[[ INFORMATION SUPPLIED, beginning ]]
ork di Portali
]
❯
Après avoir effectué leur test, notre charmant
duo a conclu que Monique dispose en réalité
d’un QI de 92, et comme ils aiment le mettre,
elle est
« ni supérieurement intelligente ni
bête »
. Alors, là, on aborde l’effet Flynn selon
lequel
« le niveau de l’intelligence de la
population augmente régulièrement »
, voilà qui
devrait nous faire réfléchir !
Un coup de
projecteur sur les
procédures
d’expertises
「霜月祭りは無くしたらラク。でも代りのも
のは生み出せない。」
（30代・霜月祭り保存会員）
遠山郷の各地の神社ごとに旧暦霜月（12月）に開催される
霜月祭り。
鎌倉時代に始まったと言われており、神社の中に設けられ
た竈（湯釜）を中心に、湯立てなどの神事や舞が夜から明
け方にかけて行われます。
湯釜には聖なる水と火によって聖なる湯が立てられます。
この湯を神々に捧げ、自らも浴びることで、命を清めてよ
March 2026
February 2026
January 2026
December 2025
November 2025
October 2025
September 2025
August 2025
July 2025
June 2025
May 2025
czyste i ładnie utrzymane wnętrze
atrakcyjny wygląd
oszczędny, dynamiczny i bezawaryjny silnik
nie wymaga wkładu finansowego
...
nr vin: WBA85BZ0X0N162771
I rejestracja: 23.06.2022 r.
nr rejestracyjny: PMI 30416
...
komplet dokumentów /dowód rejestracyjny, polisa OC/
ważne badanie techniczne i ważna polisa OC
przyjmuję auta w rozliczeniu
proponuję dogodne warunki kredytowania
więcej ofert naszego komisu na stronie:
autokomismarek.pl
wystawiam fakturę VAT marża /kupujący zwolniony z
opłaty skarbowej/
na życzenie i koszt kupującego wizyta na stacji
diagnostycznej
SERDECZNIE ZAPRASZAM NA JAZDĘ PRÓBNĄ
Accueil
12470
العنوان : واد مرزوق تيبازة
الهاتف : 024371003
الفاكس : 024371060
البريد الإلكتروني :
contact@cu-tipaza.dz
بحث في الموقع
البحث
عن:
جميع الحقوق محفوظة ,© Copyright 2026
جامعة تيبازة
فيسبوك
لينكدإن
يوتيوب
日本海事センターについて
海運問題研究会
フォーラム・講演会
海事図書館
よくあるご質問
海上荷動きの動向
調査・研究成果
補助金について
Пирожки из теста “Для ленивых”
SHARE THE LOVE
[[ INFORMATION SUPPLIED, end ]]
• _WORK INSTRUCTION_:
Return the entries above exactly, each one complete.

• _YOUR SOLUTION_:
ork di Portali
]
❯
Après avoir effectué leur test, notre charmant
duo a conclu que Monique dispose en réalité
d’un QI de 92, et comme ils aiment le mettre,
elle est
« ni supérieurement intelligente ni
bête »
. Alors, là, on aborde l’effet Flynn selon
lequel
« le niveau de l’intelligence de la
population augmente régulièrement »
, voilà qui
devrait nous faire réfléchir !
Un coup de
projecteur sur les
procédures
d’expertises
「霜月祭りは無くしたらラク。でも代りのも
のは生み出せない。」
（30代・霜月祭り保存会員）
遠山郷の各地の神社ごとに旧暦霜月（12月）に開催される
霜月祭り。
鎌倉時代に始まったと言われており、神社の中に設けられ
た竈（湯釜）を中心に、湯立てなどの神事や舞が夜から明
け方にかけて行われます。
湯釜には聖なる水と火によって聖なる湯が立てられます。
この湯を神々に捧げ、自らも浴びることで、命を清めてよ
March 2026
February 2026
January 2026
December 2025
November 2025
October 2025
September 2025
August 2025
July 2025
June 2025
May 2025
czyste i ładnie utrzymane wnętrze
atrakcyjny wygląd
oszczędny, dynamiczny i bezawaryjny silnik
nie wymaga wkładu finansowego
...
nr vin: WBA85BZ0X0N162771
I rejestracja: 23.06.2022 r.
nr rejestracyjny: PMI 30416
...
komplet dokumentów /dowód rejestracyjny, polisa OC/
ważne badanie techniczne i ważna polisa OC
przyjmuję auta w rozliczeniu
proponuję dogodne warunki kredytowania
więcej ofert naszego komisu na stronie:
autokomismarek.pl
wystawiam fakturę VAT marża /kupujący zwolniony z
opłaty skarbowej/
na życzenie i koszt kupującego wizyta na stacji
diagnostycznej
SERDECZNIE ZAPRASZAM NA JAZDĘ PRÓBNĄ
Accueil
12470
العنوان : واد مرزوق تيبازة
الهاتف : 024371003
الفاكس : 024371060
البريد الإلكتروني :
contact@cu-tipaza.dz
بحث في الموقع
البحث
عن:
جميع الحقوق محفوظة ,© Copyright 2026
جامعة تيبازة
فيسبوك
لينكدإن
يوتيوب
日本海事センターについて
海運問題研究会
フォーラム・講演会
海事図書館
よくあるご質問
海上荷動きの動向
調査・研究成果
補助金について
Пирожки из теста “Для ленивых”
SHARE THE LOVE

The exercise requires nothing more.